年々、深刻さを増していく地球温暖化による被害を食い止めるために国連が打ち出した「1.5℃の約束」というキャンペーン。しかし、1.5℃の約束? なにそれ?という方も少なくないはずです。そこで、各メディアがタッグを組み、メディアの気候変動報道を強化することを目的とした〈Media is Hope〉という組織が設立されました。
今回、その取り組みの1つとして、〈Media is Hope〉に賛同した各メディア(東京新聞、朝日新聞、毎日新聞、読売新聞、日刊工業新聞社)の記者の皆さんとの座談会を実施。
ラスト3回目となる本記事では、気候変動を記事として取り上げる際に心がけていること、またその中で感じる葛藤などについて語っていただきました。読者に「自分ごと」として受け取ってもらうためにはどうしたらいいのでしょうか?

座談会に参加したメンバー
東京新聞・福岡範行さん、朝日新聞・香取啓介さん、毎日新聞・八田浩輔さん、日刊工業新聞社・松木喬さん、読売新聞・中根圭一さん、東京新聞・押川恵理子さん、Media is Hope・名取由佳さん、西田吉蔵さん、司会/FRaUweb編集部
▼始めから読む
1)冬の家は寒すぎる! 朝日、読売、毎日…新聞5社が目の当たりにした「地球温暖化」の現実
2)朝日、読売、毎日…新聞5社が語った「多くの人に読まれる記事」の傾向
写真を多用した視覚的なインパクトが読者に響いた

――東京新聞の押川さんの、スカイツリーの記事のこともお聞きしたいです。読者から大きな反響があったそうですね。

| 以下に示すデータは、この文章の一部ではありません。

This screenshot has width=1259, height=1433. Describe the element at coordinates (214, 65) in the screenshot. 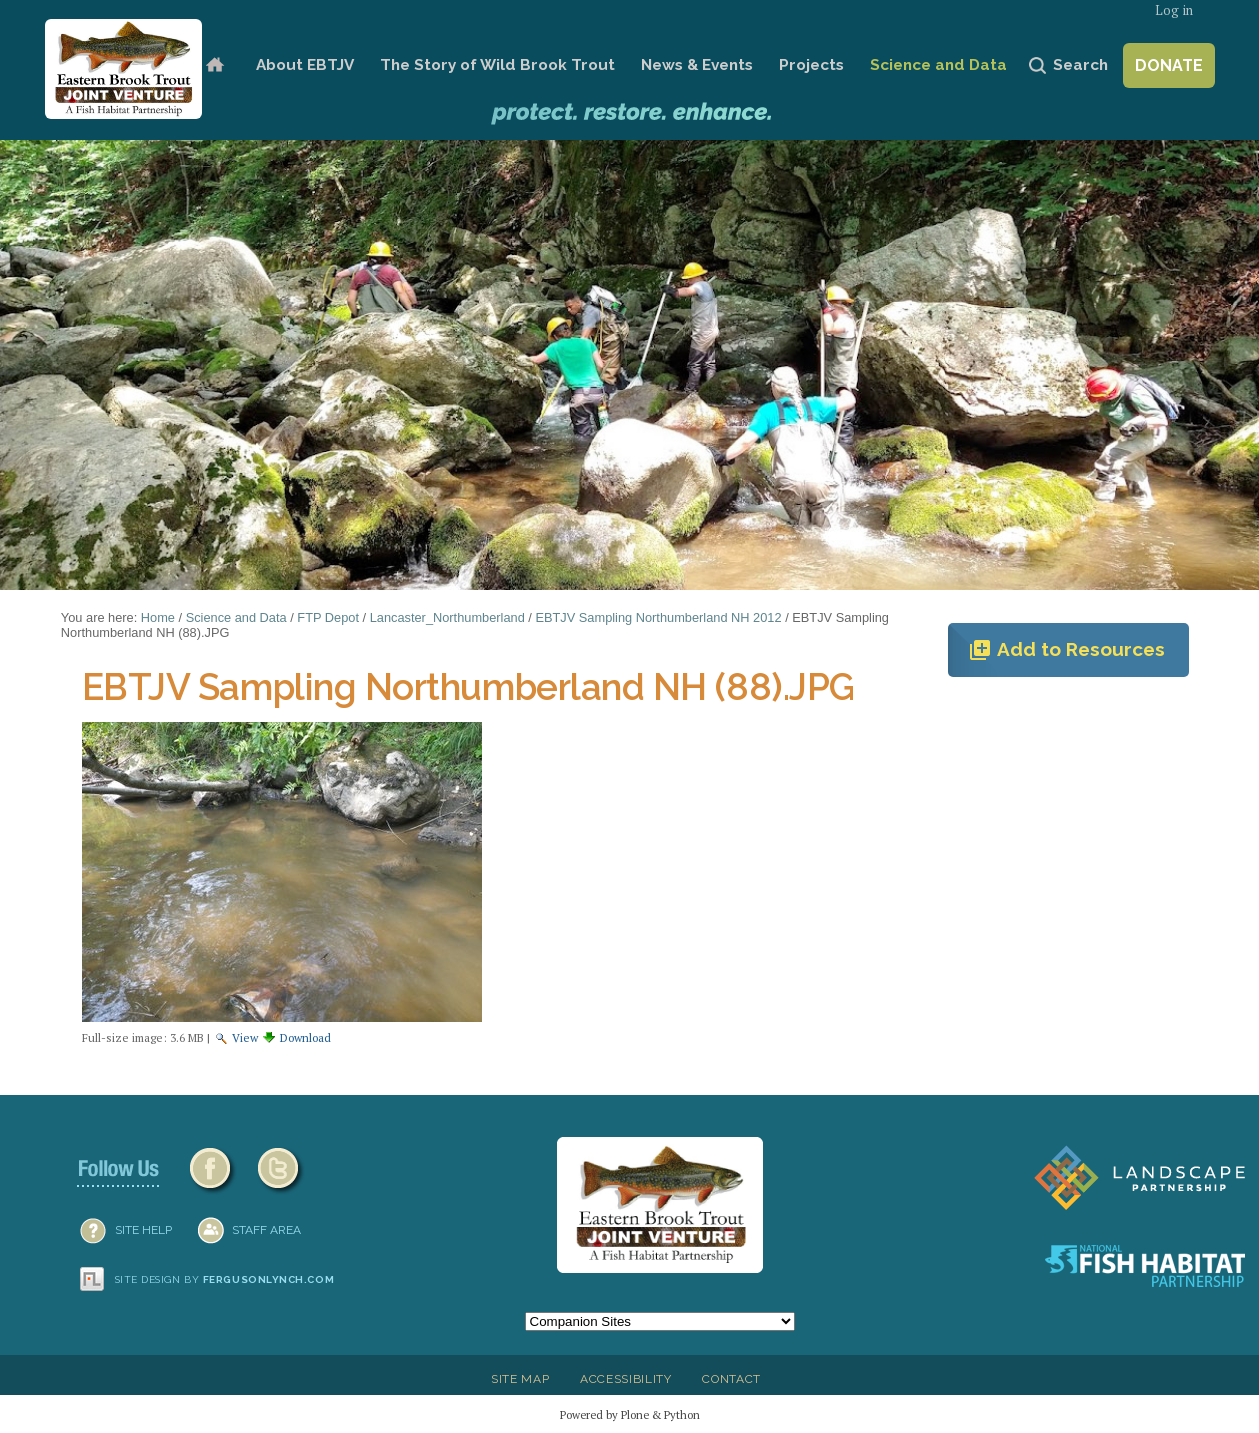

I see `Home` at that location.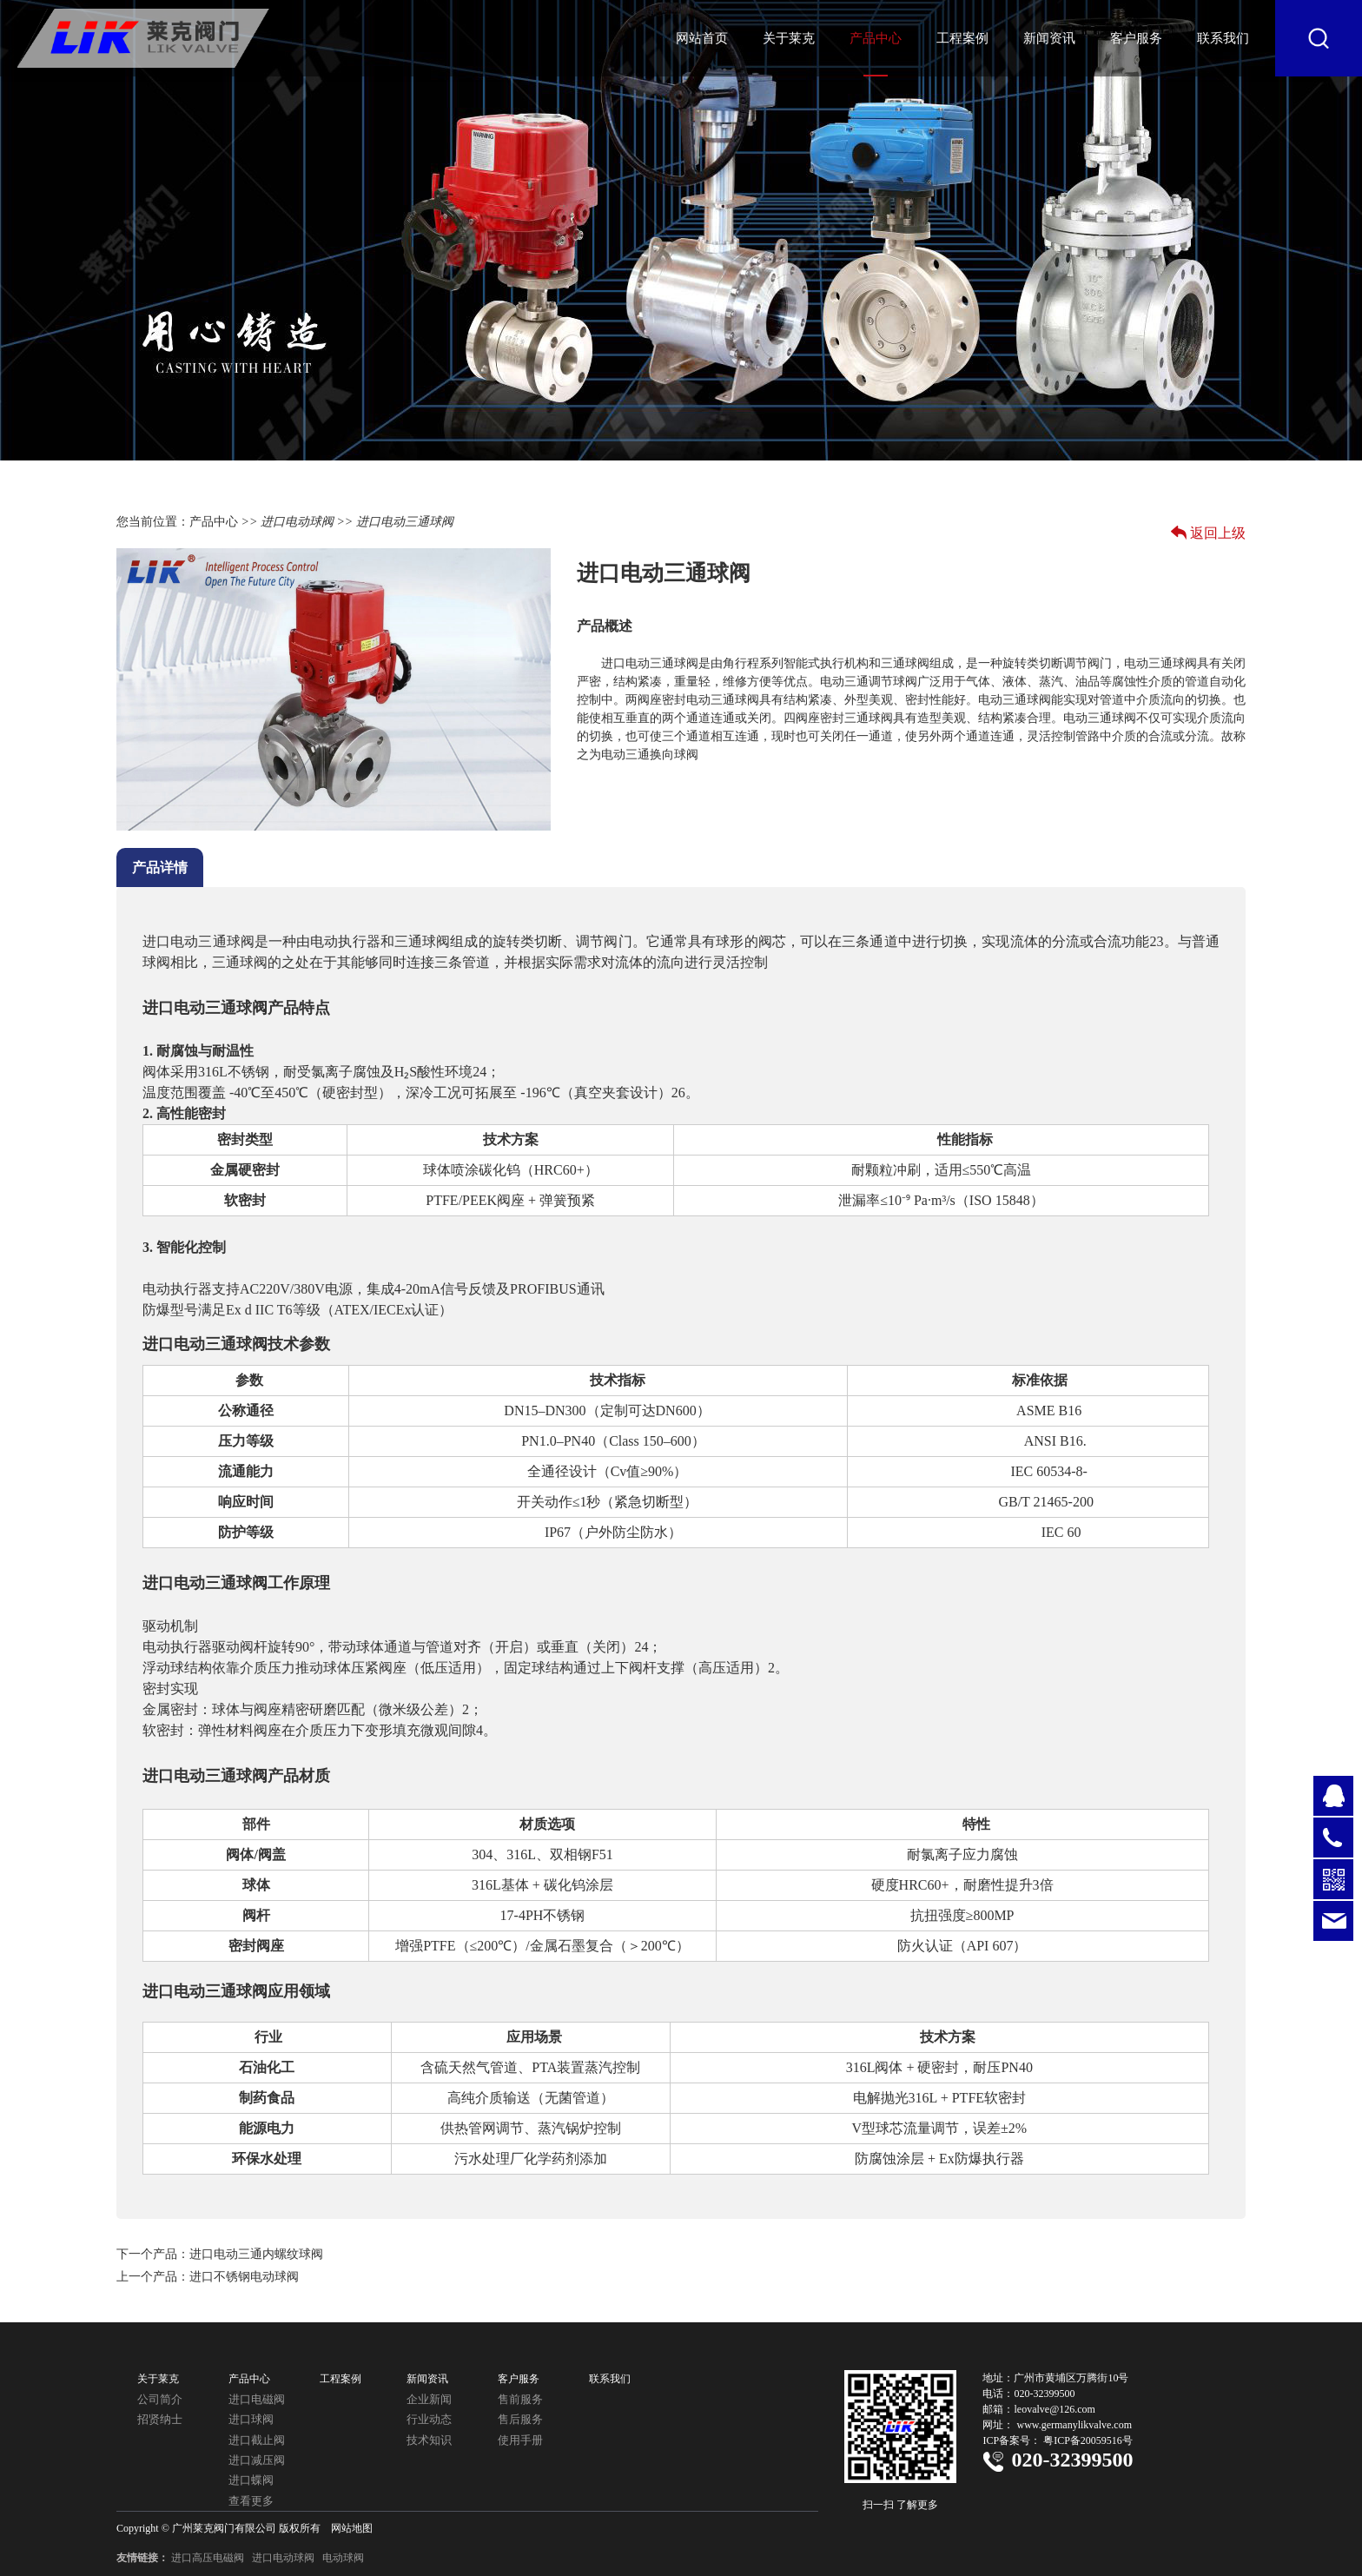  Describe the element at coordinates (352, 2528) in the screenshot. I see `网站地图` at that location. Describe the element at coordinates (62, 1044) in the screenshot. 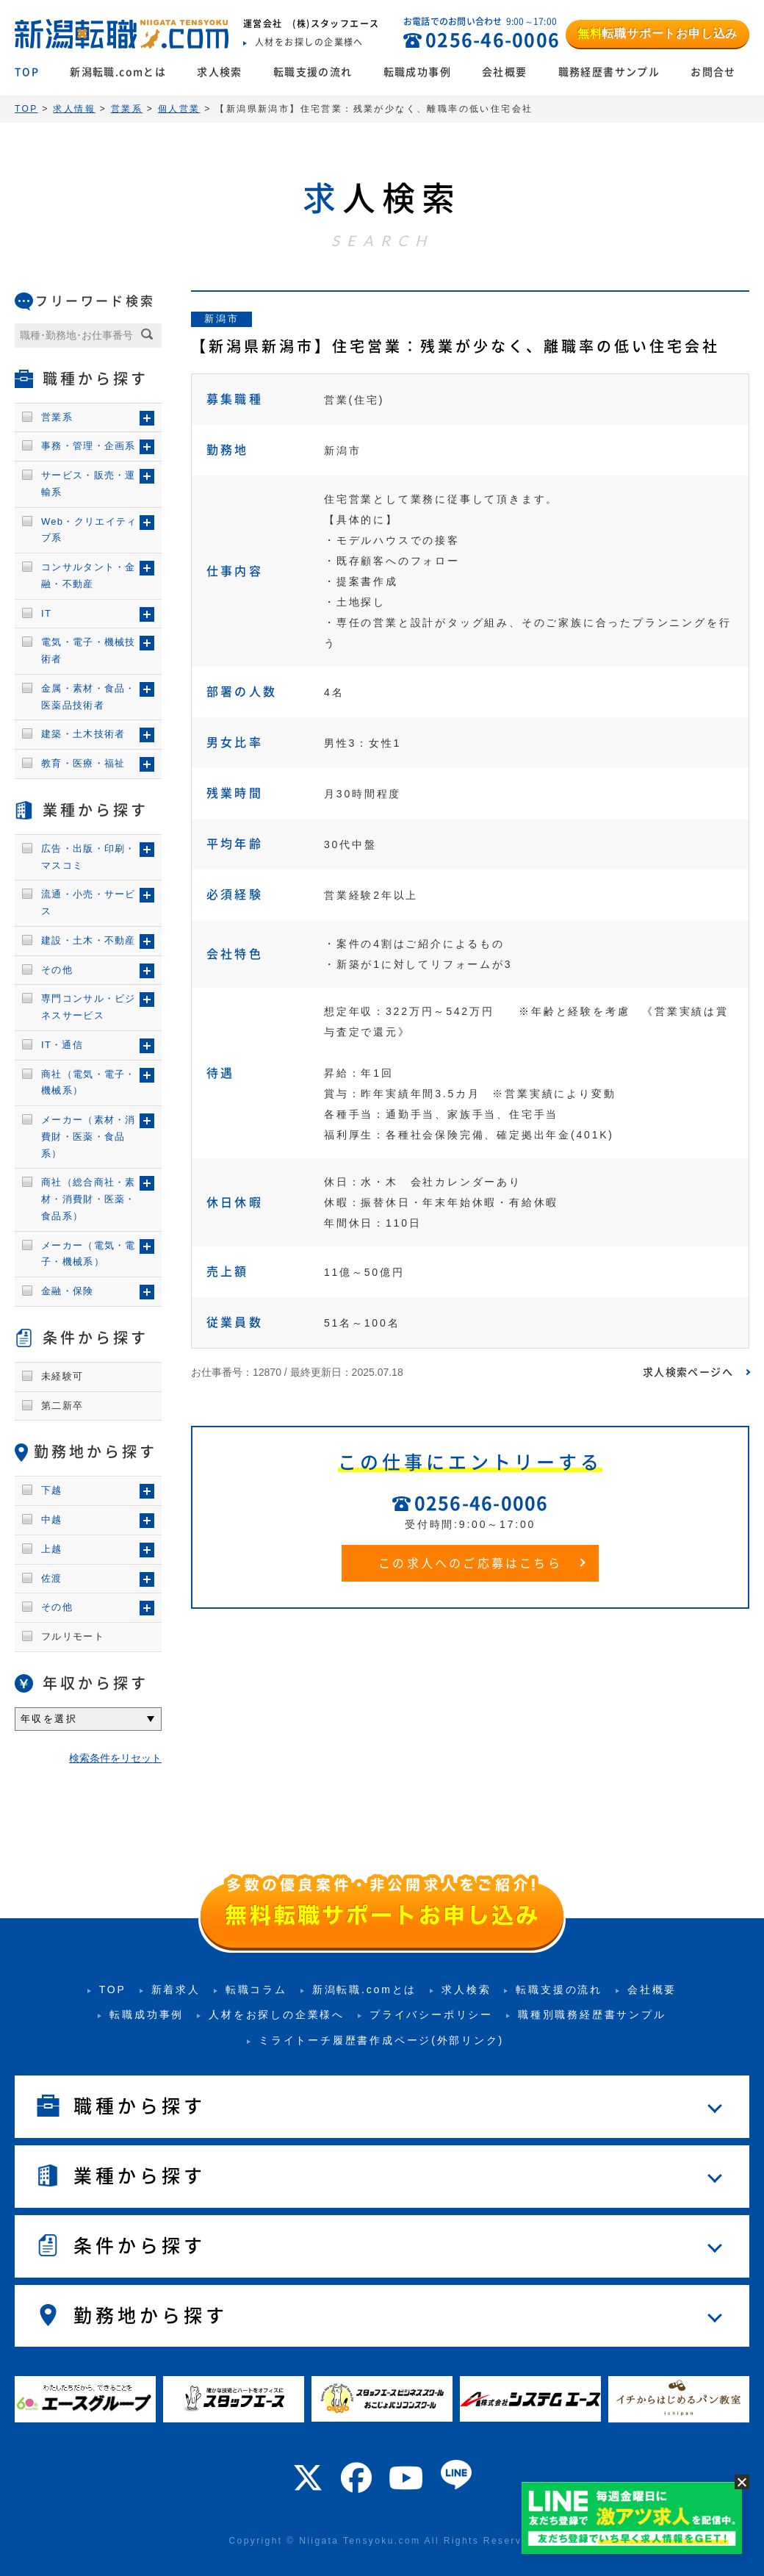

「スカイツリータウンにも導入『地中熱』、日本でも普及なるか 冷暖房の省エネに効果 技術開発進む」
https://www.tokyo-np.co.jp/article/226420?rct=osikawa_e
「足元もすごい東京スカイツリー 総延長12キロの大規模地域内冷暖房システム 地産地消の地中熱エネルギー」
https://www.tokyo-np.co.jp/article/226568
東京新聞・押川恵理子さん(以下、東京新聞・押川) ありがとうございます。私も昨年4月に東京の経済部に異動したばかりで、そこから経済面からの脱炭素を取材しようと思ったんです。けれど先ほどから1回目、2回目の記事でも話題に出ているように紙面は陣地の取り合いで、環境問題は取り上げづらい。私は社内のSDGs推進チームにも入っているのですが、そこで「書きたいけどなかなか載らない」とボヤいていたら、編集委員の大先輩に「じゃあ脱炭素の連載を月1回でやったら?」と言われまして。今年1月から毎月第3土曜に「脱炭素社会へ」をテーマに記事を書いています。
で、東京と言えば東京スカイツリーということで、「スカイツリーの下には地下熱があって」という記事を載せたら、一面に載ったせいか「へえー!」と思ってもらえたみたいで。写真を多用したこともあって、読者からは結構な反響がありました。読者からお手紙もいただいています。
――八ケ岳のオフグリッドハウスを紹介された「明日への扉」も連載ですか?
「自然が直結『オフグリッド』住宅、宿泊体験へ 送電網も水道、ガスからも独立 知恵絞る楽しさ」
https://www.tokyo-np.co.jp/article/227835?rct=osikawa_e
東京新聞・押川 はい、毎月第4土曜日に最終面で1ページやっています。こちらも宿泊してみたいという声が複数寄せられました。いずれも写真を多用した視覚的なインパクト、自分たちの暮らしとのつながりが感じやすいテーマだった点が良かったのかなと受け止めています。
――経済部ということですが、環境問題の勉強はどんなふうにされていますか?
東京新聞・押川 環境経済学の方にお話を聞いたり、本を読んだりはしていますね。だた、やはり政治や企業が変わらないとという部分があるので、今後は構造的な問題もちゃんと取材していきたいと思っています。